Foxx has added about 10 employees in the last two months alone, said Taylor, who has expanded his leadership team with other executives who have run their own businesses to help the company to ramp up to the next level. It’s a place Foxx is likely to get to soon: For five of the past six years, it has recorded an annual growth rate of more than 40 percent.

“The orders have outpaced the sales for nine of the past 11 months so our backlog continues to go up,” Taylor said. “And that’s one of our challenges because we’re trying to get more material in here to keep up with the orders.”

Foxx Life Sciences, tucked away in a small commercial park 30 miles north of Boston’s biotech hub, competes for business with multinational corporations. Taylor joked about how some of its customers over the years had the impression that Foxx was a much bigger operation — and might not have signed deals if they had known its true stature.

“We’re going up against a few multi-billion companies. Those brands have been in the marketplace for 50 to 70 years, where our brand is only 10 years old,” Taylor said. “When we started the company, we did a lot of private labeling — almost 70 percent of our business was private label with the idea of getting our product out there, making people aware of it through VWR, Fisher, Saint Gobain. We private labeled for about 12 different companies.
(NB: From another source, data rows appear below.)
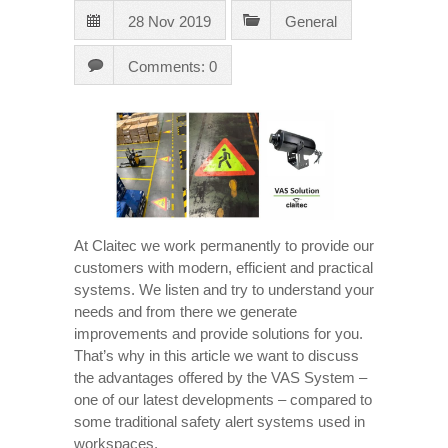
28 Nov 2019
General
Comments: 0
At Claitec we work permanently to provide our
customers with modern, efficient and practical
systems. We listen and try to understand your
needs and from there we generate
improvements and provide solutions for you.
That’s why in this article we want to discuss
the advantages offered by the VAS System –
one of our latest developments – compared to
some traditional safety alert systems used in
workspaces.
Doing that really got our growth up there, the cash flow, because people loved our products.”

Foxx carved out a niche by finding ways to improve “old school” lab products the bigger players had not upgraded in years. Using focus groups, the company watched customers using the new designs and made tweaks as needed to the prototypes. Foxx’s first filter product, its most popular offering, has seven patents.

“Every single one of these has features and benefits that are unique compared to the normal product that’s out there,” Taylor said.

About 90 percent of what Foxx produces is made in North America, he said, compared to products that are often manufactured in Asia and marketed under private labels in the United States.

“These are our products, our patents, our tooling, and we do all the assembly here. We use molders, contract manufacturing companies, to mold parts for us, but its our tooling,” Taylor said.

Foxx’s modest size makes it easier for the company to respond to custom product requests. Its corporate competitors generally increase their scope by acquiring smaller companies, a phenomenon Taylor said has accelerated over the past five years.

“Once you become multi-billion dollar, the innovation becomes very difficult for them. They have to acquire innovation,” Taylor. “They’re buying whole companies, and then rolling them in.”

So far, Foxx has rebuffed offers to be acquired by those multi-billion dollar companies. Taylor says he’s not ready to sell his soul. He also has eschewed venture capital — maybe because there was a time when everyone he approached for funding said no. He’s hoping Foxx can improve its order backlog by instituting some efficiencies.

“If we get more efficient that could save us a lot on the cash flow and things like that,” Taylor said. “The whole next six months is all about being way more efficient.”

That’s good news for Walter Martin, vice president of finance and human resources, who is hoping to relive the kind of wild ride he remembers from nearly 40 years ago, when he worked for New Balance in the athletic shoe’s company’s early days in Boston.

“There were 14 of us in that whole company at the time. And this feels just like New Balance,” Martin said. “We couldn’t get enough stuff out the door. We couldn’t get enough people. We had enormous backlog.”